_Task goal_
When you transcribe the entries, reproduce every character and exclude the images.

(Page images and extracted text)
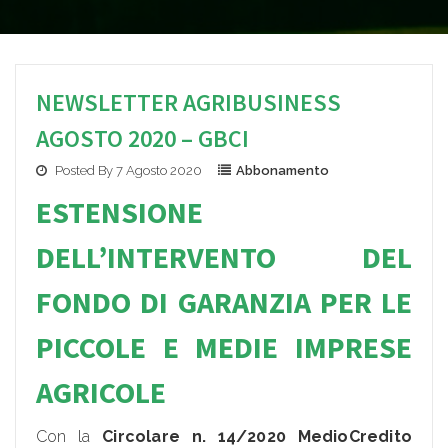
NEWSLETTER AGRIBUSINESS
AGOSTO 2020 – GBCI
Posted By 7 Agosto 2020
Abbonamento
ESTENSIONE
DELL’INTERVENTO DEL
FONDO DI GARANZIA PER LE
PICCOLE E MEDIE IMPRESE
AGRICOLE
Con la
Circolare n. 14/2020 MedioCredito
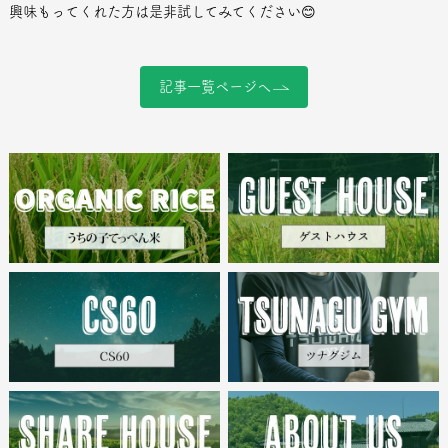
興味もってくれた方は是非試してみてください😊
記事一覧ページへ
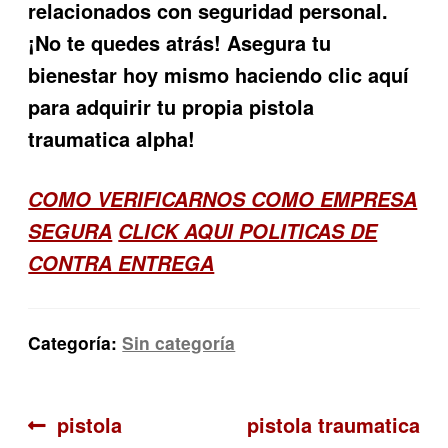
relacionados con seguridad personal.
¡No te quedes atrás! Asegura tu
bienestar hoy mismo haciendo clic aquí
para adquirir tu propia pistola
traumatica alpha!
COMO VERIFICARNOS COMO EMPRESA
SEGURA
CLICK AQUI POLITICAS DE
CONTRA ENTREGA
Categoría:
Sin categoría
Navegación
Anterior:
Siguiente:
pistola
pistola traumatica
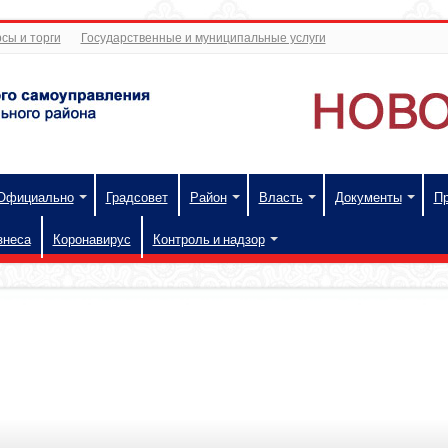
сы и торги
Государственные и муниципальные услуги
Официально
Градсовет
Район
Власть
Документы
П
знеса
Коронавирус
Контроль и надзор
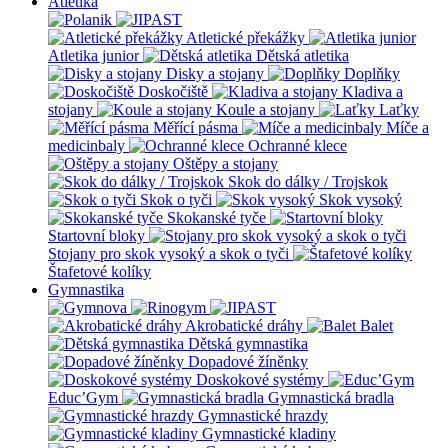
Atletika
Atletické překážky
Atletika junior
Dětská atletika
Disky a stojany
Doplňky
Doskočiště
Kladiva a
stojany
Koule a stojany
Laťky
Měřící pásma
Míče a
medicinbaly
Ochranné klece
Oštěpy a stojany
Skok do dálky / Trojskok
Skok o tyči
Skok vysoký
Skokanské tyče
Startovní bloky
Stojany pro skok vysoký a skok o tyči
Štafetové kolíky
Gymnastika
Akrobatické dráhy
Balet
Dětská gymnastika
Dopadové žíněnky
Doskokové systémy
Educ’Gym
Gymnastická bradla
Gymnastické hrazdy
Gymnastické kladiny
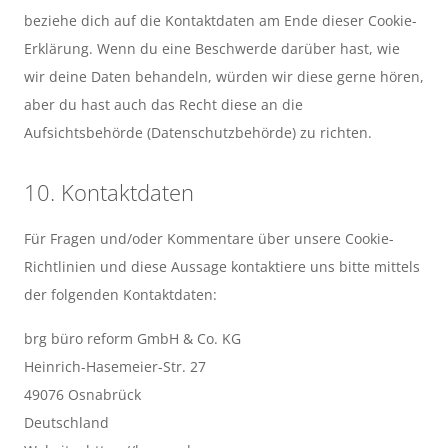
beziehe dich auf die Kontaktdaten am Ende dieser Cookie-
Erklärung. Wenn du eine Beschwerde darüber hast, wie
wir deine Daten behandeln, würden wir diese gerne hören,
aber du hast auch das Recht diese an die
Aufsichtsbehörde (Datenschutzbehörde) zu richten.
10. Kontaktdaten
Für Fragen und/oder Kommentare über unsere Cookie-
Richtlinien und diese Aussage kontaktiere uns bitte mittels
der folgenden Kontaktdaten:
brg büro reform GmbH & Co. KG
Heinrich-Hasemeier-Str. 27
49076 Osnabrück
Deutschland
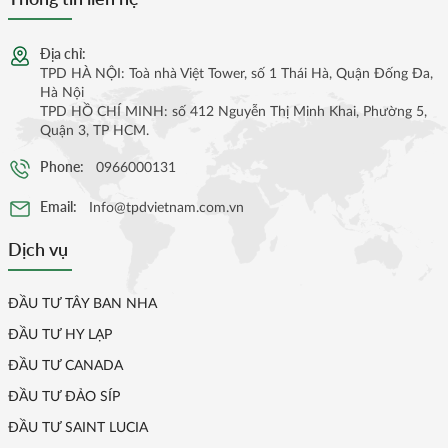
Địa chỉ:
TPD HÀ NỘI: Toà nhà Việt Tower, số 1 Thái Hà, Quận Đống Đa,
Hà Nội
TPD HỒ CHÍ MINH: số 412 Nguyễn Thị Minh Khai, Phường 5,
Quận 3, TP HCM.
Phone:
0966000131
Email:
Info@tpdvietnam.com.vn
Dịch vụ
ĐẦU TƯ TÂY BAN NHA
ĐẦU TƯ HY LẠP
ĐẦU TƯ CANADA
ĐẦU TƯ ĐẢO SÍP
ĐẦU TƯ SAINT LUCIA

_Answer area_
NEWSLETTER AGRIBUSINESS
AGOSTO 2020 – GBCI
Posted By 7 Agosto 2020
Abbonamento
ESTENSIONE
DELL’INTERVENTO DEL
FONDO DI GARANZIA PER LE
PICCOLE E MEDIE IMPRESE
AGRICOLE
Con la
Circolare n. 14/2020 MedioCredito
興味もってくれた方は是非試してみてください😊
記事一覧ページへ
relacionados con seguridad personal.
¡No te quedes atrás! Asegura tu
bienestar hoy mismo haciendo clic aquí
para adquirir tu propia pistola
traumatica alpha!
COMO VERIFICARNOS COMO EMPRESA
SEGURA
CLICK AQUI POLITICAS DE
CONTRA ENTREGA
Categoría:
Sin categoría
Navegación
Anterior:
Siguiente:
pistola
pistola traumatica
сы и торги
Государственные и муниципальные услуги
Официально
Градсовет
Район
Власть
Документы
П
знеса
Коронавирус
Контроль и надзор
Atletika
Atletické překážky
Atletika junior
Dětská atletika
Disky a stojany
Doplňky
Doskočiště
Kladiva a
stojany
Koule a stojany
Laťky
Měřící pásma
Míče a
medicinbaly
Ochranné klece
Oštěpy a stojany
Skok do dálky / Trojskok
Skok o tyči
Skok vysoký
Skokanské tyče
Startovní bloky
Stojany pro skok vysoký a skok o tyči
Štafetové kolíky
Gymnastika
Akrobatické dráhy
Balet
Dětská gymnastika
Dopadové žíněnky
Doskokové systémy
Educ’Gym
Gymnastická bradla
Gymnastické hrazdy
Gymnastické kladiny
beziehe dich auf die Kontaktdaten am Ende dieser Cookie-
Erklärung. Wenn du eine Beschwerde darüber hast, wie
wir deine Daten behandeln, würden wir diese gerne hören,
aber du hast auch das Recht diese an die
Aufsichtsbehörde (Datenschutzbehörde) zu richten.
10. Kontaktdaten
Für Fragen und/oder Kommentare über unsere Cookie-
Richtlinien und diese Aussage kontaktiere uns bitte mittels
der folgenden Kontaktdaten:
brg büro reform GmbH & Co. KG
Heinrich-Hasemeier-Str. 27
49076 Osnabrück
Deutschland
Địa chỉ:
TPD HÀ NỘI: Toà nhà Việt Tower, số 1 Thái Hà, Quận Đống Đa,
Hà Nội
TPD HỒ CHÍ MINH: số 412 Nguyễn Thị Minh Khai, Phường 5,
Quận 3, TP HCM.
Phone:
0966000131
Email:
Info@tpdvietnam.com.vn
Dịch vụ
ĐẦU TƯ TÂY BAN NHA
ĐẦU TƯ HY LẠP
ĐẦU TƯ CANADA
ĐẦU TƯ ĐẢO SÍP
ĐẦU TƯ SAINT LUCIA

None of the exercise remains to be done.